_Task instructions:_
Below are records with pictures in them; print them exactly, omitting the pictures.

====== Supplied records ======

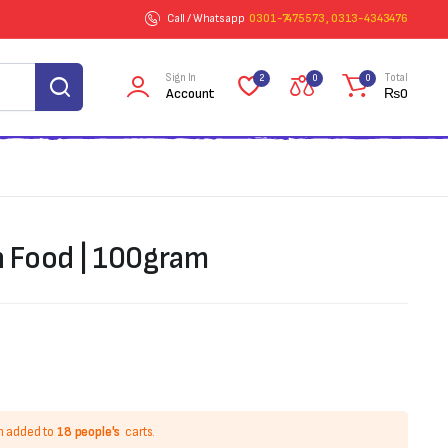
Call / Whatsapp
0301-7475573 , 0313-4343476
Sign In
Total
2
0
0
Account
₨
0
h Food | 100gram
n added to
18 people's
carts.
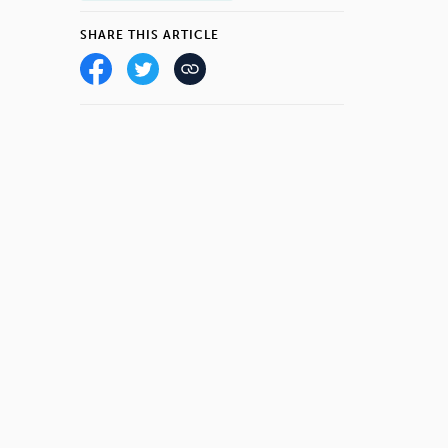
SHARE THIS ARTICLE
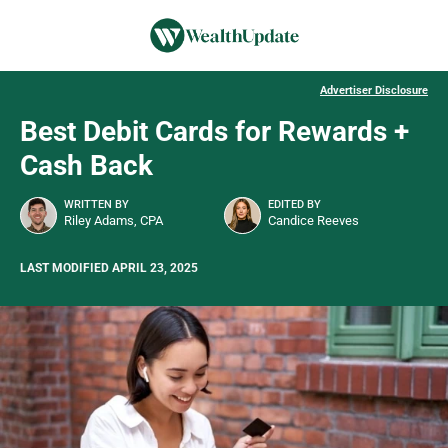
Advertiser Disclosure
Best Debit Cards for Rewards +
Cash Back
WRITTEN BY
EDITED BY
Riley Adams, CPA
Candice Reeves
LAST MODIFIED APRIL 23, 2025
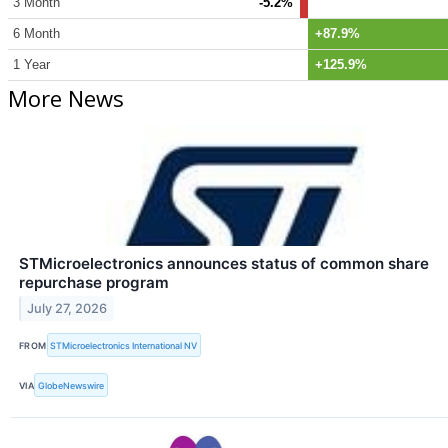
3 Month
-5.2%
6 Month
+87.9%
1 Year
+125.9%
More News
STMicroelectronics announces status of common share
repurchase program
July 27, 2026
FROM
STMicroelectronics International NV
VIA
GlobeNewswire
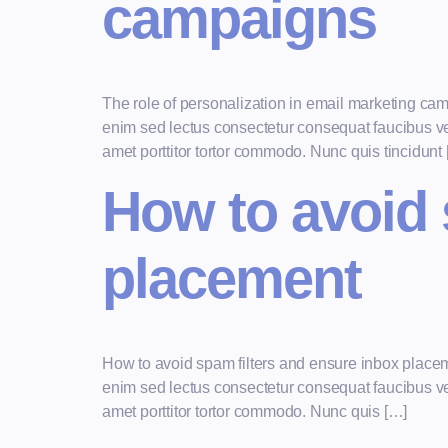
campaigns
The role of personalization in email marketing ca
enim sed lectus consectetur consequat faucibus vel 
amet porttitor tortor commodo. Nunc quis tincidunt
How to avoid 
placement
How to avoid spam filters and ensure inbox place
enim sed lectus consectetur consequat faucibus vel 
amet porttitor tortor commodo. Nunc quis […]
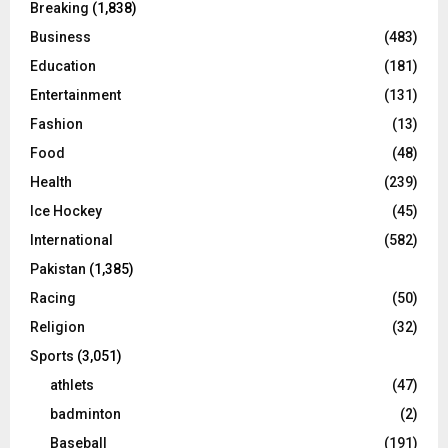
Breaking
(1,838)
Business
(483)
Education
(181)
Entertainment
(131)
Fashion
(13)
Food
(48)
Health
(239)
Ice Hockey
(45)
International
(582)
Pakistan
(1,385)
Racing
(50)
Religion
(32)
Sports
(3,051)
athlets
(47)
badminton
(2)
Baseball
(191)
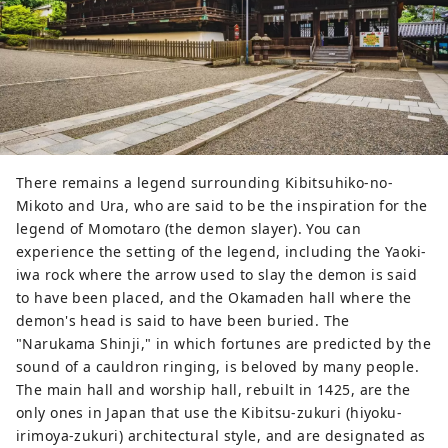
"Maya of the Asahi" because the 
morning sun rises in front of the 
torii gate on the day of the summer 
solstice. You can see Japan's largest 
stone lantern.
There remains a legend surrounding Kibitsuhiko-no-
Mikoto and Ura, who are said to be the inspiration for the
legend of Momotaro (the demon slayer). You can
experience the setting of the legend, including the Yaoki-
iwa rock where the arrow used to slay the demon is said
to have been placed, and the Okamaden hall where the
demon's head is said to have been buried. The
"Narukama Shinji," in which fortunes are predicted by the
sound of a cauldron ringing, is beloved by many people.
The main hall and worship hall, rebuilt in 1425, are the
only ones in Japan that use the Kibitsu-zukuri (hiyoku-
irimoya-zukuri) architectural style, and are designated as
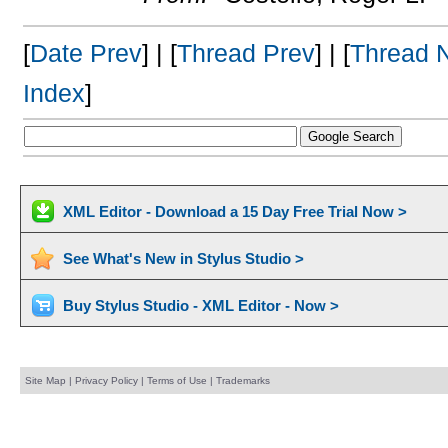
[
Date Prev
] | [
Thread Prev
] | [
Thread 
Index
]
XML Editor - Download a 15 Day Free Trial Now >
See What's New in Stylus Studio >
Buy Stylus Studio - XML Editor - Now >
Site Map
|
Privacy Policy
|
Terms of Use
|
Trademarks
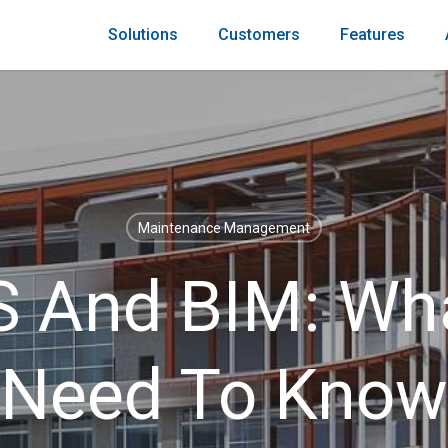
Solutions
Customers
Features
Maintenance Management
And BIM: Wh
Need To Know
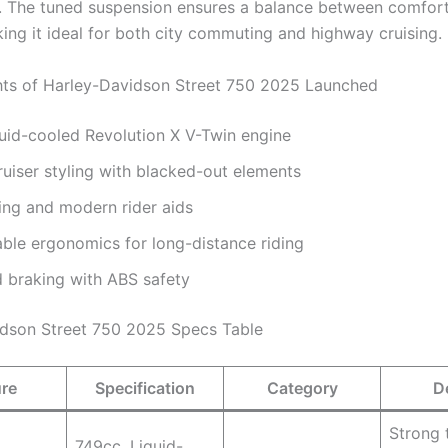
 The tuned suspension ensures a balance between comfor
king it ideal for both city commuting and highway cruising.
hts of Harley-Davidson Street 750 2025 Launched
uid-cooled Revolution X V-Twin engine
ruiser styling with blacked-out elements
ing and modern rider aids
ble ergonomics for long-distance riding
 braking with ABS safety
dson Street 750 2025 Specs Table
ure
Specification
Category
D
Strong 
749cc, Liquid-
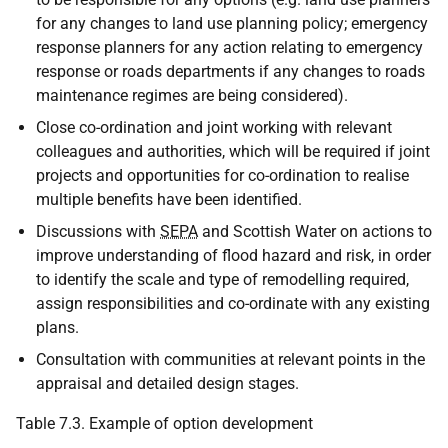
for any changes to land use planning policy; emergency
response planners for any action relating to emergency
response or roads departments if any changes to roads
maintenance regimes are being considered).
Close co-ordination and joint working with relevant
colleagues and authorities, which will be required if joint
projects and opportunities for co-ordination to realise
multiple benefits have been identified.
Discussions with
SEPA
and Scottish Water on actions to
improve understanding of flood hazard and risk, in order
to identify the scale and type of remodelling required,
assign responsibilities and co-ordinate with any existing
plans.
Consultation with communities at relevant points in the
appraisal and detailed design stages.
Table 7.3. Example of option development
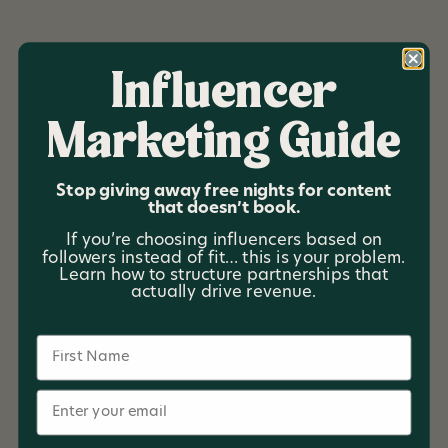
Influencer
Marketing Guide
Timber Coast
Escapes
Stop giving away free nights for content
that doesn’t book.
Timber Coast Escapes offers elevated cabin stays
If you’re choosing influencers based on
across Michigan—designed for every season and
followers instead of fit… this is your problem.
rooted in the state’s natural beauty. With a growing
Learn how to structure partnerships that
actually drive revenue.
collection of lakeside and forest properties, the brand
focuses on thoughtful design, simplicity, and
connection, creating destinations where guests can
Name
truly unwind.
Email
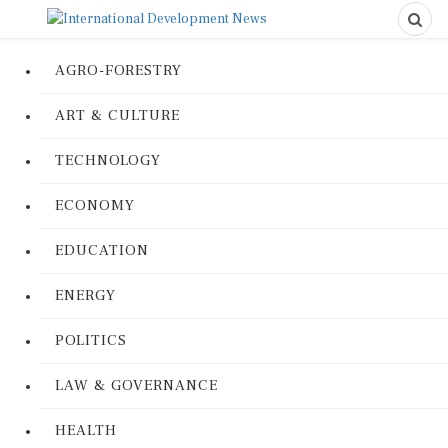
AGRO-FORESTRY
ART & CULTURE
TECHNOLOGY
ECONOMY
EDUCATION
ENERGY
POLITICS
LAW & GOVERNANCE
HEALTH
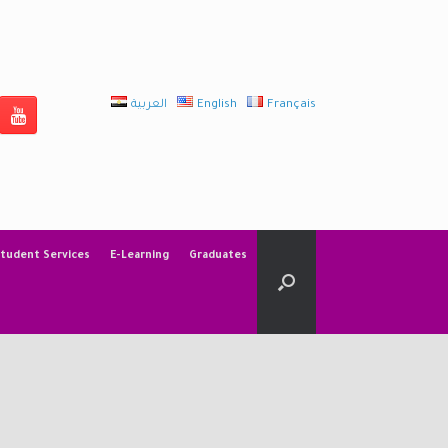
العربية
English
Français
tudent Services
E-Learning
Graduates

======

_Output of the task:_
Call / Whatsapp
0301-7475573 , 0313-4343476
Sign In
Total
2
0
0
Account
₨
0
h Food | 100gram
n added to
18 people's
carts.
SHARE THIS ARTICLE
Advertiser Disclosure
Best Debit Cards for Rewards +
Cash Back
WRITTEN BY
EDITED BY
Riley Adams, CPA
Candice Reeves
LAST MODIFIED APRIL 23, 2025
3 Month
-5.2%
6 Month
+87.9%
1 Year
+125.9%
More News
STMicroelectronics announces status of common share
repurchase program
July 27, 2026
FROM
STMicroelectronics International NV
VIA
GlobeNewswire
campaigns
The role of personalization in email marketing ca
enim sed lectus consectetur consequat faucibus vel 
amet porttitor tortor commodo. Nunc quis tincidunt
How to avoid 
placement
How to avoid spam filters and ensure inbox place
enim sed lectus consectetur consequat faucibus vel 
amet porttitor tortor commodo. Nunc quis […]
Breaking
(1,838)
Business
(483)
Education
(181)
Entertainment
(131)
Fashion
(13)
Food
(48)
Health
(239)
Ice Hockey
(45)
International
(582)
Pakistan
(1,385)
Racing
(50)
Religion
(32)
Sports
(3,051)
athlets
(47)
badminton
(2)
Baseball
(191)
"Maya of the Asahi" because the 
morning sun rises in front of the 
torii gate on the day of the summer 
solstice. You can see Japan's largest 
stone lantern.
There remains a legend surrounding Kibitsuhiko-no-
Mikoto and Ura, who are said to be the inspiration for the
legend of Momotaro (the demon slayer). You can
experience the setting of the legend, including the Yaoki-
iwa rock where the arrow used to slay the demon is said
to have been placed, and the Okamaden hall where the
demon's head is said to have been buried. The
"Narukama Shinji," in which fortunes are predicted by the
sound of a cauldron ringing, is beloved by many people.
The main hall and worship hall, rebuilt in 1425, are the
only ones in Japan that use the Kibitsu-zukuri (hiyoku-
irimoya-zukuri) architectural style, and are designated as
[
Date Prev
] | [
Thread Prev
] | [
Thread 
Index
]
XML Editor - Download a 15 Day Free Trial Now >
See What's New in Stylus Studio >
Buy Stylus Studio - XML Editor - Now >
Site Map
|
Privacy Policy
|
Terms of Use
|
Trademarks
Solutions
Customers
Features
Maintenance Management
And BIM: Wh
Need To Know
 The tuned suspension ensures a balance between comfor
king it ideal for both city commuting and highway cruising.
hts of Harley-Davidson Street 750 2025 Launched
uid-cooled Revolution X V-Twin engine
ruiser styling with blacked-out elements
ing and modern rider aids
ble ergonomics for long-distance riding
 braking with ABS safety
dson Street 750 2025 Specs Table
ure
Specification
Category
D
Strong 
749cc, Liquid-
for any changes to land use planning policy; emergency
response planners for any action relating to emergency
response or roads departments if any changes to roads
maintenance regimes are being considered).
Close co-ordination and joint working with relevant
colleagues and authorities, which will be required if joint
projects and opportunities for co-ordination to realise
multiple benefits have been identified.
Discussions with
SEPA
and Scottish Water on actions to
improve understanding of flood hazard and risk, in order
to identify the scale and type of remodelling required,
assign responsibilities and co-ordinate with any existing
plans.
Consultation with communities at relevant points in the
appraisal and detailed design stages.
Table 7.3. Example of option development
Influencer
Marketing Guide
Timber Coast
Escapes
Stop giving away free nights for content
that doesn’t book.
Timber Coast Escapes offers elevated cabin stays
If you’re choosing influencers based on
across Michigan—designed for every season and
followers instead of fit… this is your problem.
rooted in the state’s natural beauty. With a growing
Learn how to structure partnerships that
actually drive revenue.
collection of lakeside and forest properties, the brand
focuses on thoughtful design, simplicity, and
connection, creating destinations where guests can
Name
truly unwind.
Email
AGRO-FORESTRY
ART & CULTURE
TECHNOLOGY
ECONOMY
EDUCATION
ENERGY
POLITICS
LAW & GOVERNANCE
HEALTH
العربية
English
Français
tudent Services
E-Learning
Graduates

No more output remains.